After his first set, Roland joined me, as did Milo Ayres. Mr. Ayres owned the club, and I’d met him before. He was an affable guy of unknown ethnicity, at least to me. He might have been Greek or Italian or some mix in between. He wore a goatee and always dressed sharp. He had assorted rings on his fingers and gold chains around his neck. Very old school, if by old you mean the 1970s.
“Good to see you again,” Ayers said in his accent of unknown origin. His handshake was strong and sure.
“Likewise,” I said.
“Mark here just got some good news,” Roland said. “Big part on a new series coming up at NBC.”
“Not final yet,” I said. “But it’s very close.”
Milo Ayers rubbed one hand on his lapel. “Very nice. Congratulations.”
“Mark needs a good lawyer,” Roland said.
I looked at him like he’d mentioned I wore Barney underwear. “Oh?” Ayers said.
“It’s nothing,” I said.
Roland put his hand on my arm. “Mr. Ayers knows some of the best attorneys in town. You need a referral.”
“What’s the problem?” Milo Ayers sat down. Now I had to come clean. I would break Roland’s fingers later.
“I may have a family matter coming up,” I said. My words told me I was still clinging to that thin reed of hope.
“Divorce?” Ayers asked.
“Yeah.”
“You go see Gregory Arsenault. He’s the best.”
Not wanting to get more into this, I said, “It really hasn’t reached that stage yet.”
Milo Ayers took on the look of an understanding uncle. “Mark, you listen to me, eh? Speaking as one who has been through the mill myself. Divorce can get ugly very fast, and if you don’t have somebody looking out for you, your ex will have the shirt off your back before you know it. You gotta know she’ll be doing everything she can to squash you.”
I couldn’t believe that about Paula. Yeah, she had a lawyer and she had Maddie and she was serious. But squash me? No way. For one thing, she loved Maddie and wouldn’t do that to the daddy our daughter adored.
“I still have a shot to talk things out,” I said.
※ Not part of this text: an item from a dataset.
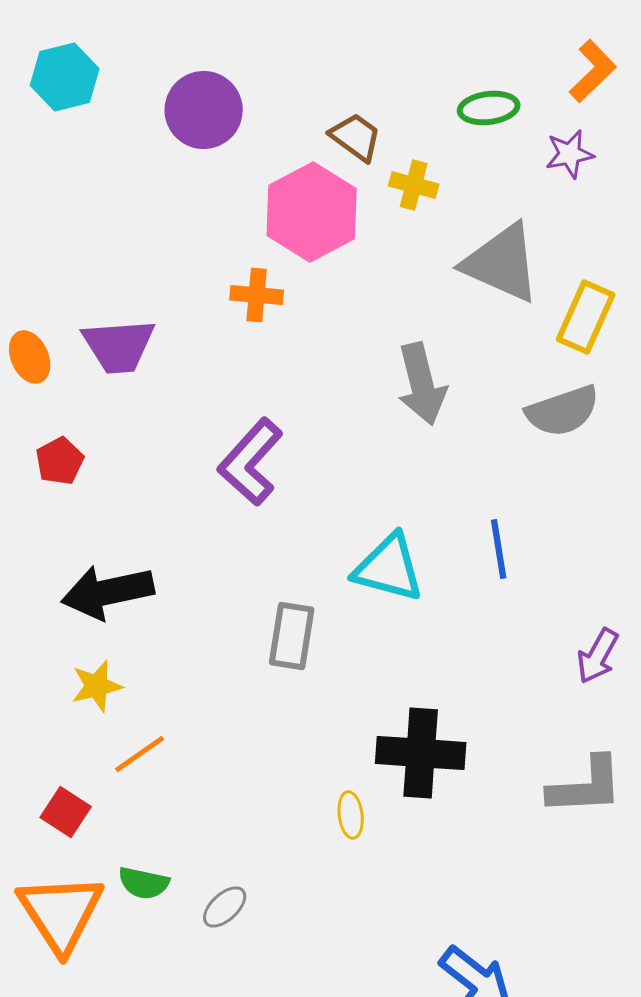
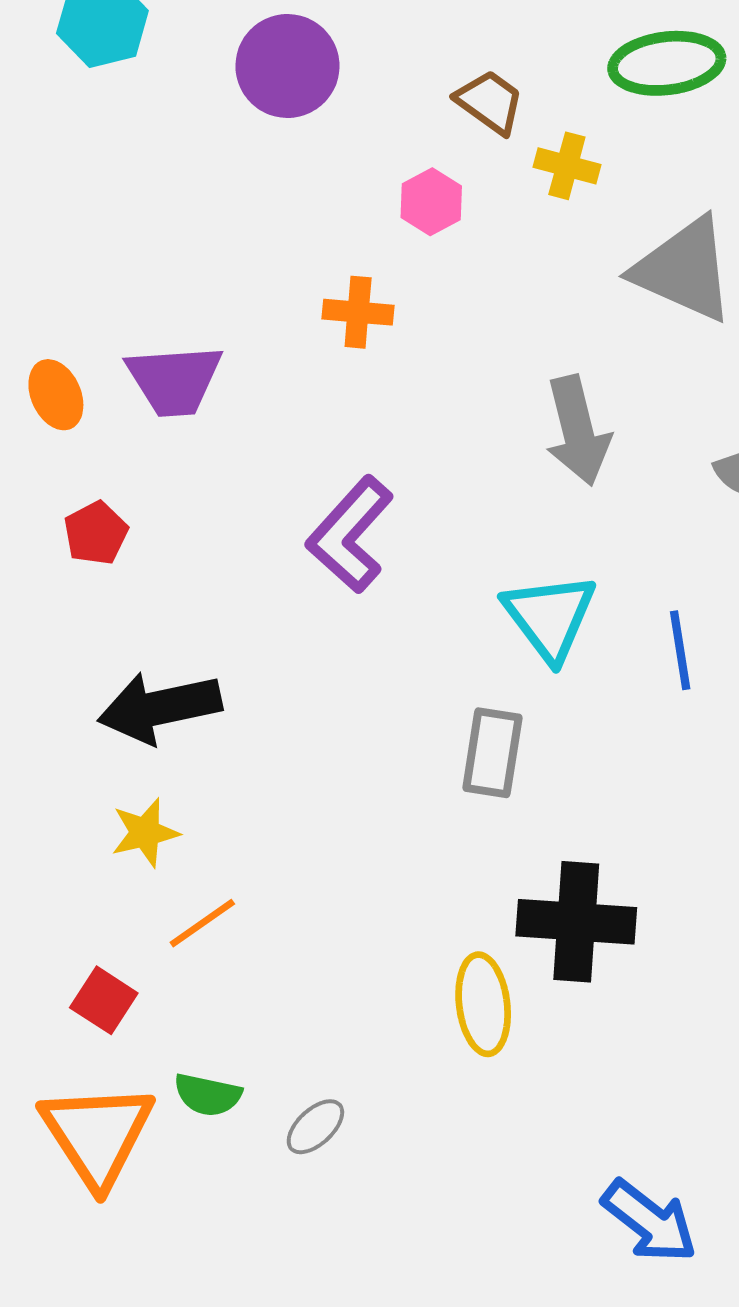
green ellipse: (489, 108) -> (667, 63), size x1.4
pink hexagon: (312, 212) -> (431, 202), size x0.5
cyan triangle: (389, 568) -> (550, 617), moved, turned 38
gray rectangle: (292, 636) -> (492, 753), moved
yellow ellipse: (351, 815) -> (483, 1004), size x1.6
But Milo Ayers shook his head. “That’s naive, my friend. You got any kids?”
“A daughter.”
“How old?”
“Five. Almost six.”
He reached inside his coat for a business card and pen. He wrote something on the back of the card. “You call Arsenault. It can’t hurt to talk to him. Tell him I sent you his way, he’ll give you a free consultation.”
Ayers finished writing and slid the card across the table to me.
“Believe me,” Milo Ayers said, “you need protection.”